The hesitation to raise these concerns is part of the story. The accusers were untenured. The accused was the dean of their faculty, an internationally prominent scholar, and someone who controlled their professional futures. The Levelt report and subsequent reporting both note that the whistleblowers had been gathering corroborating evidence for an extended period before approaching the administration — precisely because the cost of being wrong, in social and career terms, would have been catastrophic.

On September 7, 2011, Tilburg University suspended Stapel. By the rector’s announcement, three formal investigative committees were chartered: the Levelt Committee at Tilburg (chaired by Willem J. M. Levelt, former president of the Royal Netherlands Academy of Arts and Sciences), the Noort Committee at the University of Groningen (chaired by Ed Noort), and the Drenth Committee at the University of Amsterdam (chaired by Pieter J. D. Drenth). Together they covered every institution where Stapel had held an appointment.

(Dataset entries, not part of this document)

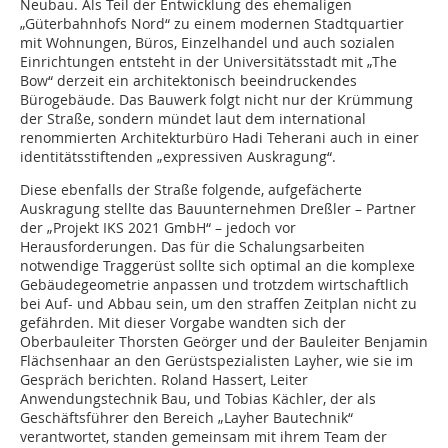
Neubau. Als Teil der Entwicklung des ehemaligen
„Güterbahnhofs Nord“ zu einem modernen Stadtquartier
mit Wohnungen, Büros, Einzelhandel und auch sozialen
Einrichtungen entsteht in der Universitätsstadt mit „The
Bow“ derzeit ein architektonisch beeindruckendes
Bürogebäude. Das Bauwerk folgt nicht nur der Krümmung
der Straße, sondern mündet laut dem international
renommierten Architekturbüro Hadi Teherani auch in einer
identitätsstiftenden „expressiven Auskragung“.
Diese ebenfalls der Straße folgende, aufgefächerte
Auskragung stellte das Bauunternehmen Dreßler – Partner
der „Projekt IKS 2021 GmbH“ – jedoch vor
Herausforderungen. Das für die Schalungsarbeiten
notwendige Traggerüst sollte sich optimal an die komplexe
Gebäudegeometrie anpassen und trotzdem wirtschaftlich
bei Auf- und Abbau sein, um den straffen Zeitplan nicht zu
gefährden. Mit dieser Vorgabe wandten sich der
Oberbauleiter Thorsten Geörger und der Bauleiter Benjamin
Flächsenhaar an den Gerüstspezialisten Layher, wie sie im
Gespräch berichten. Roland Hassert, Leiter
Anwendungstechnik Bau, und Tobias Kächler, der als
Geschäftsführer den Bereich „Layher Bautechnik“
verantwortet, standen gemeinsam mit ihrem Team der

The interim report appeared on October 31, 2011 and confirmed what the whistleblowers had alleged: data fabrication, on a scale and across a duration that none of the investigators had initially imagined. Stapel had already, by this point, confessed in writing to having “manipulated research data” and “faked studies” — not once, but repeatedly, over years. He voluntarily surrendered his PhD title to the University of Amsterdam in November 2011.

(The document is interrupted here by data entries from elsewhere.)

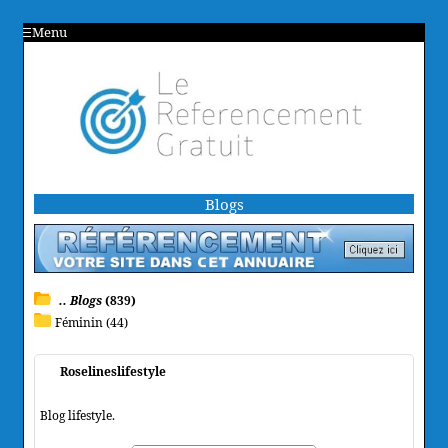
Menu
Blogs
.. Blogs
(839)
Féminin (44)
Roselineslifestyle
Blog lifestyle.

The final joint report — Flawed Science: The Fraudulent Research Practices of Social Psychologist Diederik Stapel — was published on November 28, 2012. It is the canonical document on this case, and it is unsparing.

What Stapel Actually Did

It is important to distinguish what Stapel did from the broader replication-crisis pattern of overstated, p-hacked, or selectively reported findings. He did not exaggerate real data. He invented it.

The Levelt report and Stapel’s own confession — including the account in his 2012 Dutch-language memoir Ontsporing (“Derailment”), translated into English in 2014 as Faking Science: A True Story of Academic Fraud — describe a methodology that, at scale, looks almost mundane. Stapel would propose a study to a junior collaborator or graduate student. They would design the experiment together. Stapel would then say he would handle the data collection himself — at a high school, or via a research assistant, or in some setting the co-author had no way to directly observe. He would return, sometimes weeks later, with a tidy spreadsheet of “collected” data that supported the hypothesis cleanly. The collaborator, typically a more junior researcher trusting the senior dean, would run the analyses, write the paper, and the work would proceed to publication.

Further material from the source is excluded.